How to retrieve data from xhttp.send() in node.js express

Question

so I have this line in front page:

 var x = "Hi"; var y = 123; xhttp.open("POST", "/toNodeServer", true); xhttp.setRequestHeader("Content-type", "application/x-www-form-urlencoded"); xhttp.send(x, y); 

and in the server I have the following:

 outer.post('/toNodeServer', function(req, res, next){ var x = req.body console.log(x); 

so the result is it does not send y value, I got this from the terminal: {'Hi': ''}

can anyone please explain what is going on and how to send these two variables?

Answer 1

XMLHttpRequest.send(body) only takes 1 parameter.
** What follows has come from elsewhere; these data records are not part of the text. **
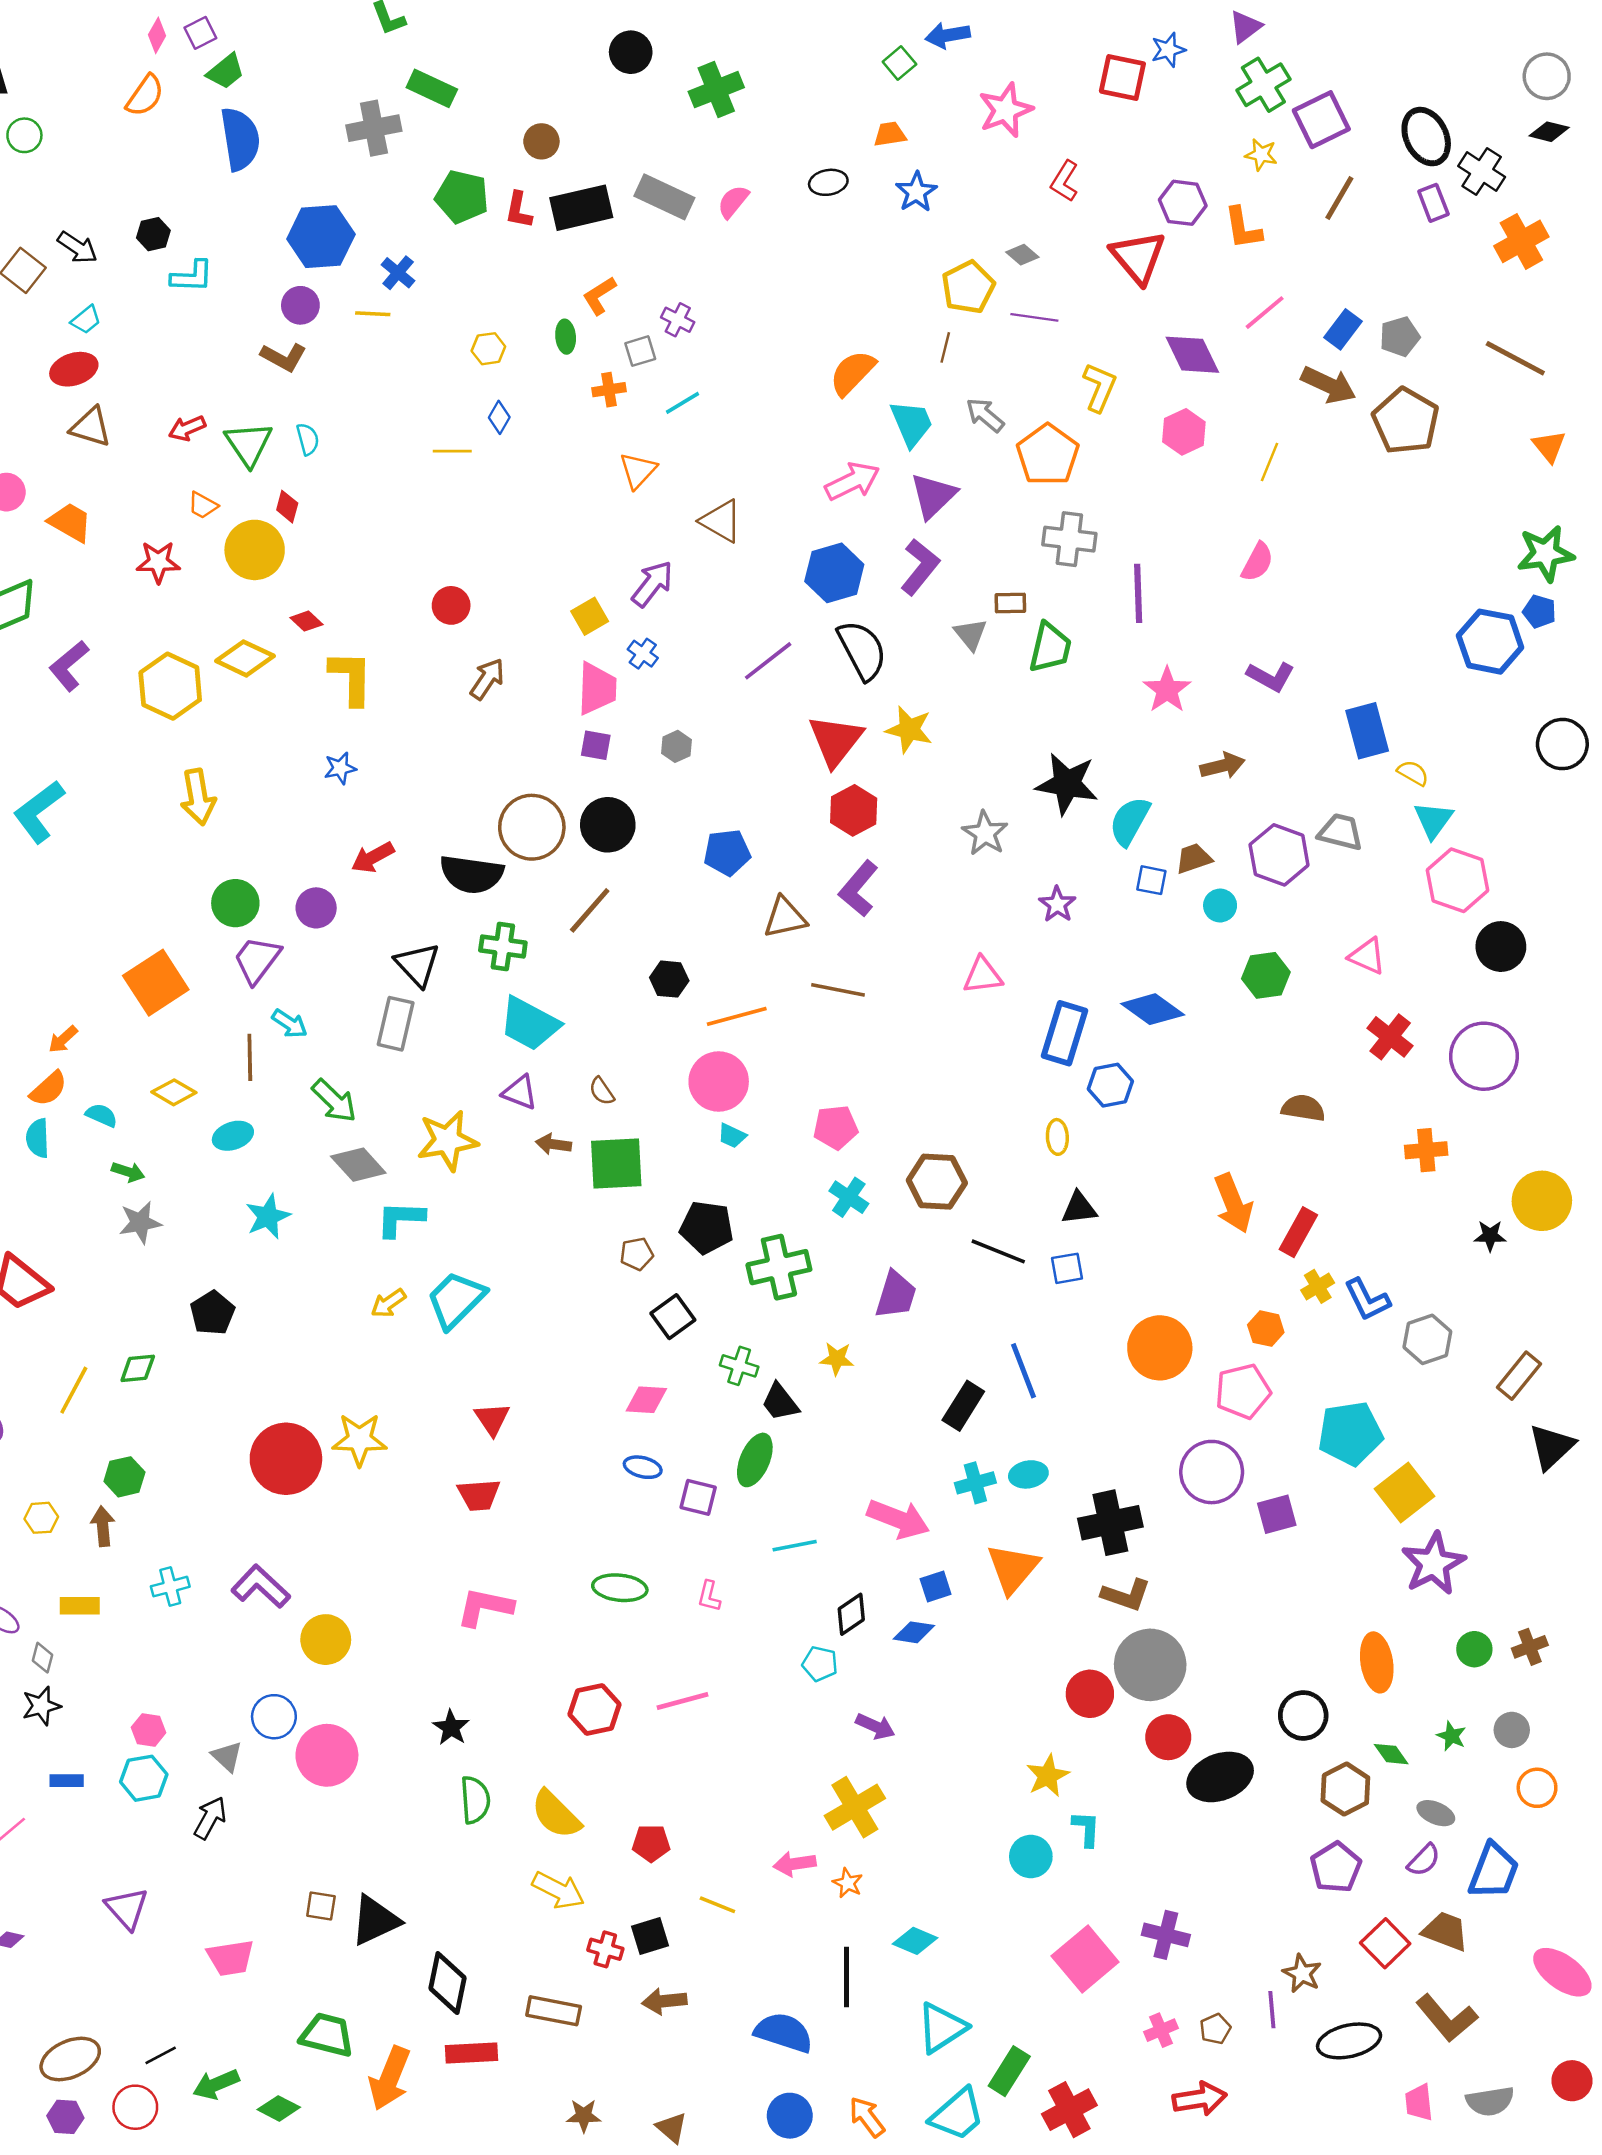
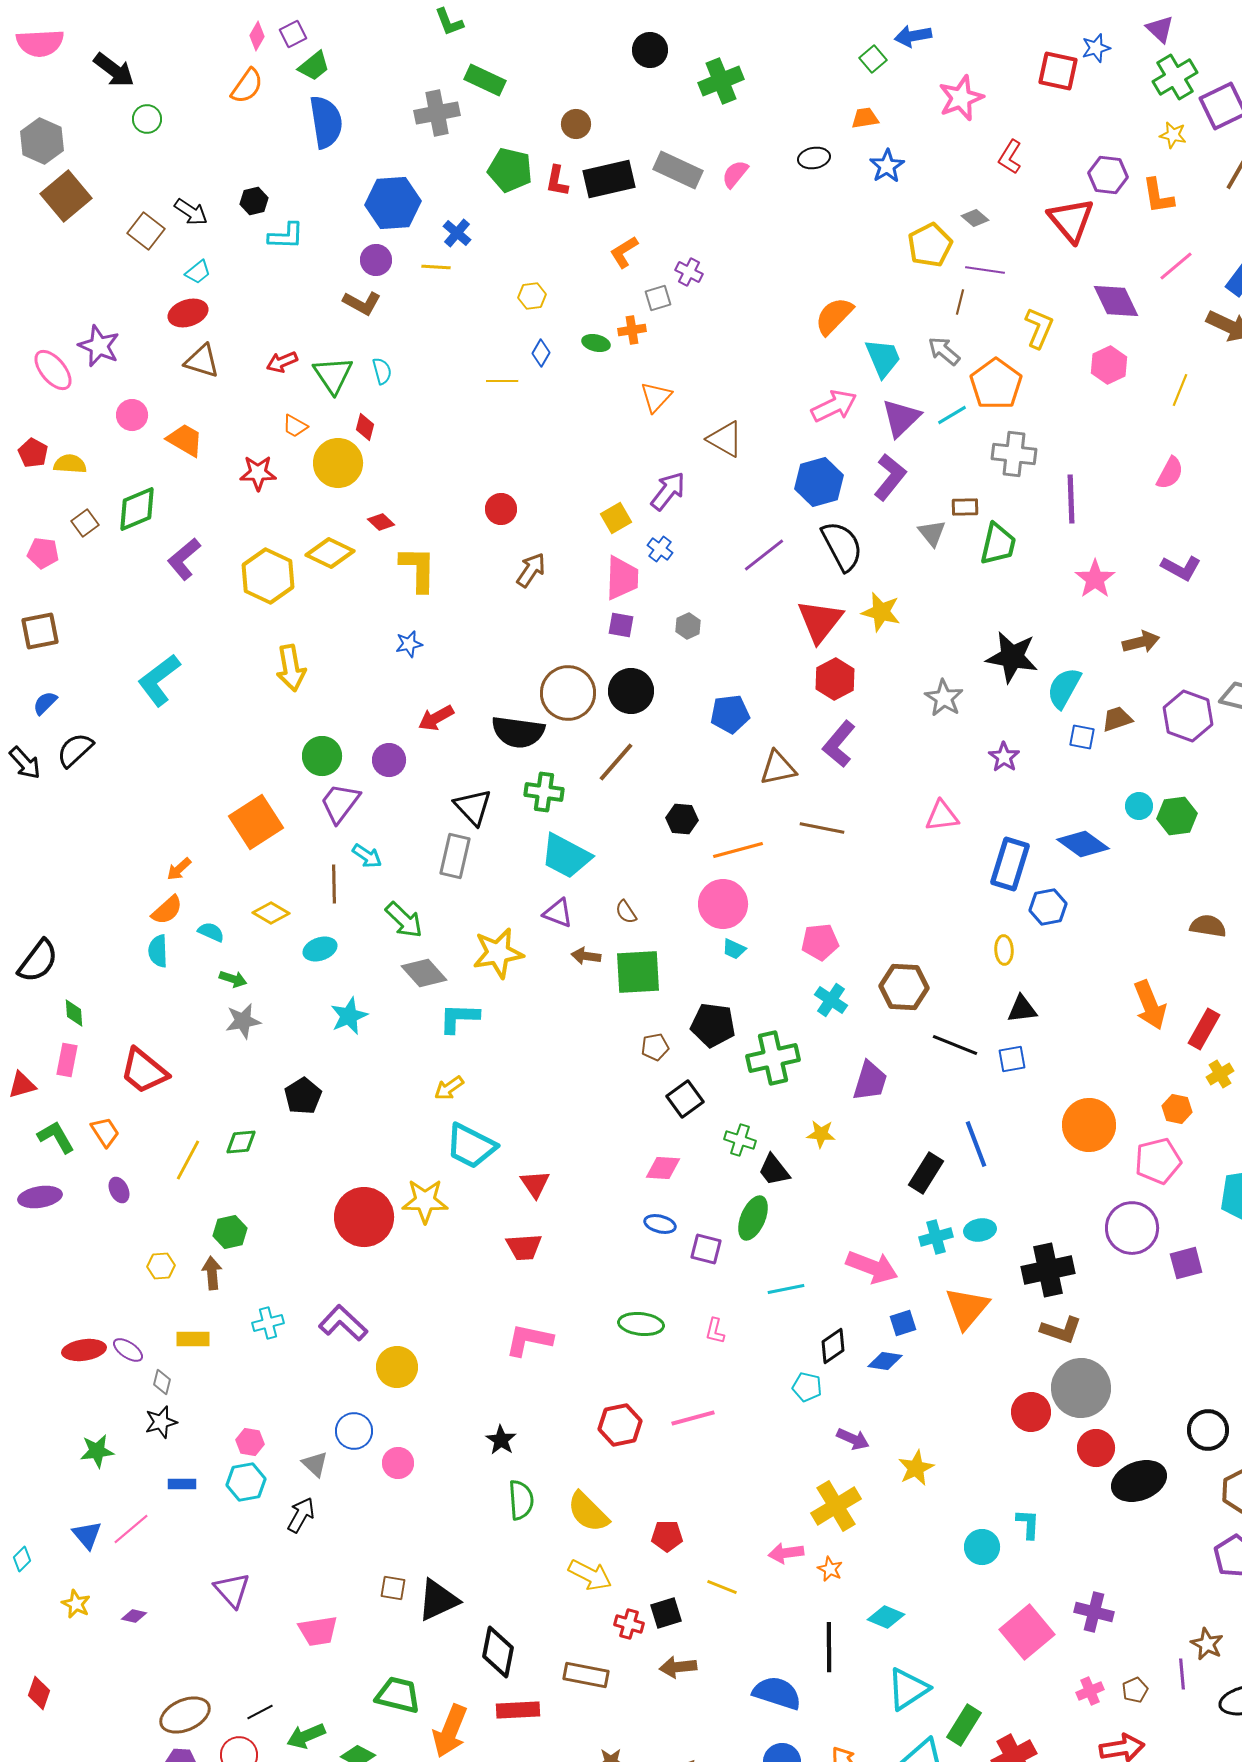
purple triangle: (1245, 27) -> (1160, 29), turned -40
green ellipse: (566, 337) -> (596, 343), moved, turned -72
brown line: (945, 347) -> (960, 302), moved
cyan line: (682, 403) -> (952, 415), moved
cyan circle: (1220, 906) -> (1139, 806), moved
cyan trapezoid: (456, 1300) -> (471, 1146), moved, turned -108
pink circle: (327, 1755) -> (398, 1463), size x0.6
yellow star: (1048, 1776) -> (916, 1468), moved

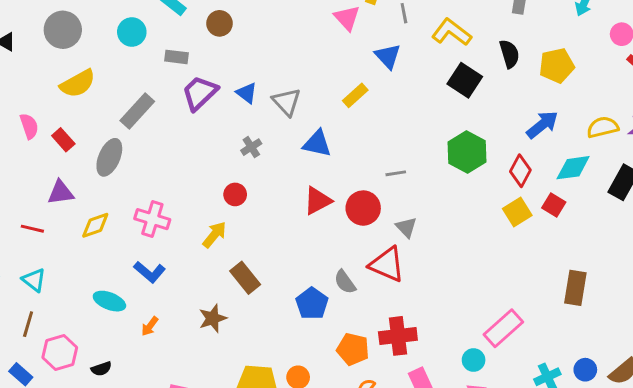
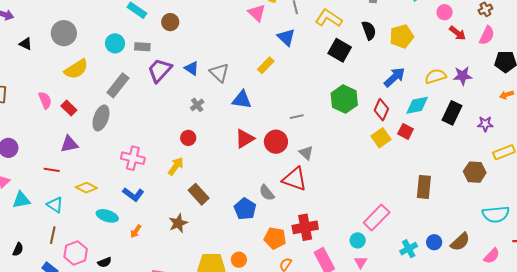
cyan circle: (132, 32) -> (115, 43), moved
yellow diamond: (95, 225) -> (86, 188), moved, turned 50

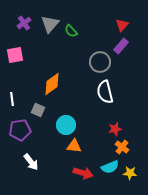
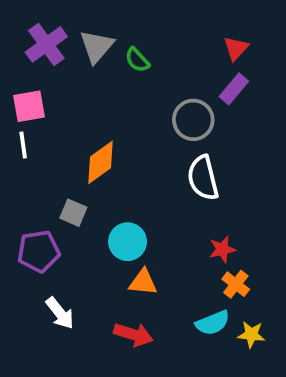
purple cross: (24, 23) -> (46, 44), size x1.5
white line: (12, 99) -> (23, 145), moved
red arrow: (83, 173) -> (133, 334), moved

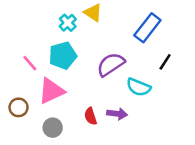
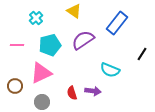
cyan cross: (68, 23) -> (36, 18), moved
black line: (165, 62) -> (142, 54), moved
pink line: (30, 63) -> (17, 45), moved, turned -48
purple semicircle: (111, 64) -> (83, 40), moved

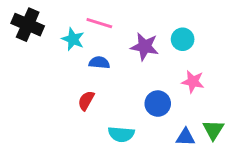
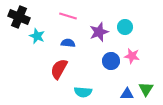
cyan star: (73, 39) -> (37, 36), moved
purple star: (145, 47) -> (99, 32), turned -30
red semicircle: (86, 101) -> (59, 69), size x1.5
blue circle: (158, 104) -> (111, 61), moved

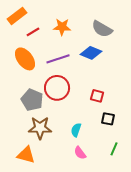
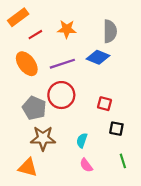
gray semicircle: (102, 29) -> (110, 31), turned -120
green line: (114, 149) -> (123, 161), turned -40

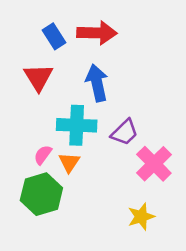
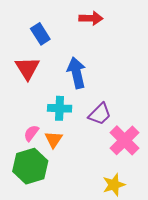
red arrow: (97, 33) -> (91, 18), moved, size x0.7
cyan cross: (77, 125) -> (60, 108), size x0.7

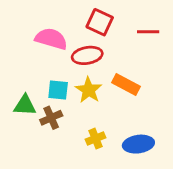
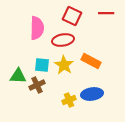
red line: (148, 32) -> (106, 13), moved
pink semicircle: (51, 39) -> (37, 28), turned 75
blue ellipse: (138, 144) -> (92, 94), moved

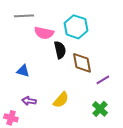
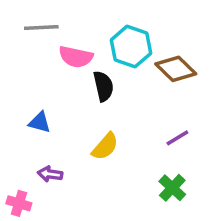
brown diamond: (82, 63) -> (176, 69), moved, turned -35
yellow semicircle: (61, 100) -> (105, 146), moved

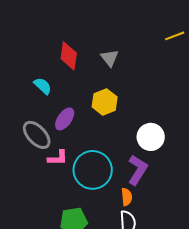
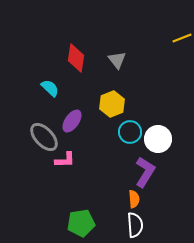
cyan circle: (93, 170) -> (130, 132), moved, size x0.6

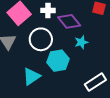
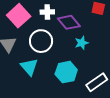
cyan hexagon: (58, 61) -> (66, 72), moved
cyan triangle: (32, 76) -> (29, 67), moved, turned -36

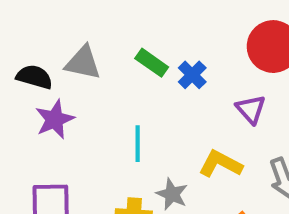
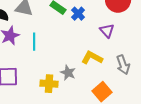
cyan line: (138, 144) -> (34, 42), moved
You need to post a JSON or send an url-encoded string (or any other serialized string)

JSON

xhttp.setRequestHeader("Content-type", "application/json");
xhttp.send(JSON.stringify({ x: x, y: y}));

x-www-form-urlencoded

xhttp.setRequestHeader("Content-type", "application/x-www-form-urlencoded");
xhttp.send(`x=${x}&y=${y}`);

If you're sending JSON , don't forget to add:

app.use(bodyParser.json());
app.use(bodyParser.urlencoded());

Then you will be able to access it this way:

const x = req.body.x;
const y = req.body.y;

Or using destructuring:

const { x, y } = req.body;